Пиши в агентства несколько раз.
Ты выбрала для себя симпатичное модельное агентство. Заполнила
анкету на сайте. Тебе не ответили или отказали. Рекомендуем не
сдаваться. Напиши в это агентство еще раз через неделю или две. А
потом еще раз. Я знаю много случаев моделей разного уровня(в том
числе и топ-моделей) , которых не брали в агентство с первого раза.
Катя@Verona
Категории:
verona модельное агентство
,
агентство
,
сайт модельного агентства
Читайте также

****

Work request: Using the material above, reproduce exactly the line that contains "сдаваться. Напиши в" and all lines after it through the last one, and only those.

Output for this task:
сдаваться. Напиши в это агентство еще раз через неделю или две. А
потом еще раз. Я знаю много случаев моделей разного уровня(в том
числе и топ-моделей) , которых не брали в агентство с первого раза.
Катя@Verona
Категории:
verona модельное агентство
,
агентство
,
сайт модельного агентства
Читайте также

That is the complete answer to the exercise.